Environ Toxicol. 2021 Jul 17. Epub 2021 Jul 17. PMID: 34272803
Curcumin functions as an anti-inflammatory and antioxidant agent on arsenic-induced hepatic and kidney injury by inhibiting MAPKs/NF-κB and activating Nrf2 pathways.
Chronic arsenic exposure has been associated with various toxic effects, especially to the organs of liver and kidney. As a plant polyphenol, curcumin is the most vital bioactive ingredient of turmeric and has a wide range of pharmacological activities. In the present study, we investigated the potential roles of curcumin against arsenic-induced liver and kidney dysfunctions in mice. Curcumin treatment (200 mg/kg) not only decreased the deposition of arsenic in liver and kidney, but also relieved the hepatic and nephritic biochemical indexes (Glutamic oxaloacetic transaminase [AST], Alanine aminotransferase [ALT], albumin, and creatinine) altered by arsenic at doses of 10 and 25 mg/L via drinkingwater. What’s more, curcumin exerted influences on the activities of myeloperoxidase and on the secretion of inflammatory cytokines in liver and kidney tissues.
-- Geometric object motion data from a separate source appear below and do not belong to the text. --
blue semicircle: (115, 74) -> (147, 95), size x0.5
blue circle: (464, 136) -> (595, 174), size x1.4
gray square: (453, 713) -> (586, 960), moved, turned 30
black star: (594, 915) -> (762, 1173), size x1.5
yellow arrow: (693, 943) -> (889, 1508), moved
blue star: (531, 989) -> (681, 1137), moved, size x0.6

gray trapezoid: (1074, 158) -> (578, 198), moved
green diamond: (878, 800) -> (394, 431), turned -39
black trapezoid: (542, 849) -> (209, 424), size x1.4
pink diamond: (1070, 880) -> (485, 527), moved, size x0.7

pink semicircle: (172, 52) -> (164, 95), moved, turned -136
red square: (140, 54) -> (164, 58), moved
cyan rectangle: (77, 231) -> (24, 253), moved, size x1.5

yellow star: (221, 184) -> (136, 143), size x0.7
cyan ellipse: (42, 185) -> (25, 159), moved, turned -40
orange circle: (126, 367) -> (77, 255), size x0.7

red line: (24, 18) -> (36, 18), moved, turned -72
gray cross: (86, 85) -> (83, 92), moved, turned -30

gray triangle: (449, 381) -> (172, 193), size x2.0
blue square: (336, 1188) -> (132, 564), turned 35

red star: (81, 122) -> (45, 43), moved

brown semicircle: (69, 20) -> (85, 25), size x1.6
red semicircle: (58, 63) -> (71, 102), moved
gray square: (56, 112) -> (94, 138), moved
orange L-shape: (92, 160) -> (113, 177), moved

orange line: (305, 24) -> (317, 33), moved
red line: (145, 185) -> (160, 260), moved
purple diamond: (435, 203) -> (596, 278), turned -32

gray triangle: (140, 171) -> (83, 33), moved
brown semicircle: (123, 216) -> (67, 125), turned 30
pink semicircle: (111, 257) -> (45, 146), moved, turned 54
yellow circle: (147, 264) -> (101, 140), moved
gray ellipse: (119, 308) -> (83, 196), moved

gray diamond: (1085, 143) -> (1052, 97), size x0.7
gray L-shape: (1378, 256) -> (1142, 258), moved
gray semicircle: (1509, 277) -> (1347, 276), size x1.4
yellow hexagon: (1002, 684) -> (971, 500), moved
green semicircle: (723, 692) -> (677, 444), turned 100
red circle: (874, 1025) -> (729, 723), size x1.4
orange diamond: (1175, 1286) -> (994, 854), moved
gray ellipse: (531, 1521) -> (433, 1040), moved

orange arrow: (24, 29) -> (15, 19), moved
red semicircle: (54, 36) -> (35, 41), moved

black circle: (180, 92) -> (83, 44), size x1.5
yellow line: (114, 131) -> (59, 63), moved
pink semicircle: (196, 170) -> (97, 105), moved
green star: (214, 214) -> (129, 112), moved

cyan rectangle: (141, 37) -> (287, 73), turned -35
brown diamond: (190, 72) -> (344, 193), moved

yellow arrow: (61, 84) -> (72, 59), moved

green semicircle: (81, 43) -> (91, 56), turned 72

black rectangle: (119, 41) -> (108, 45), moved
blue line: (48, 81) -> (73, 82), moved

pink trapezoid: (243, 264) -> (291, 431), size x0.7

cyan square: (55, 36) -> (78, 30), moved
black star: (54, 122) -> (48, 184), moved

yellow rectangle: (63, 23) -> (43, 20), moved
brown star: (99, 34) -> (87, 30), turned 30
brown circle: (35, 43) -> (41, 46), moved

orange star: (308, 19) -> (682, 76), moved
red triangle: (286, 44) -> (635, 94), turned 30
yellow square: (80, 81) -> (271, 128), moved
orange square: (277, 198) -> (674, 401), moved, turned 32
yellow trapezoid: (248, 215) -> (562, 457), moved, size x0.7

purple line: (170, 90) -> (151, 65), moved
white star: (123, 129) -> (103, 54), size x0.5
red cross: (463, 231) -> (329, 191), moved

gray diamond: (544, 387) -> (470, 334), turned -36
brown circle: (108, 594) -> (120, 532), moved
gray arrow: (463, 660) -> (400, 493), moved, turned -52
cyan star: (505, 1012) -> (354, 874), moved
In addition, the levels of mitogen-activated protein kinases (MAPKs) and nuclear factor kappa B (NF-κB) phosphorylation were declining while NRF2-signaling targets were increasing in mice liver and kidney by curcumin administration. In conclusion, our results here suggest that curcumin could exert both anti-inflammatory and antioxidant functions on arsenic-induced hepatic and kidney injury by inhibiting MAPKs/NF-κB and activating Nrf2 pathways cooperatively.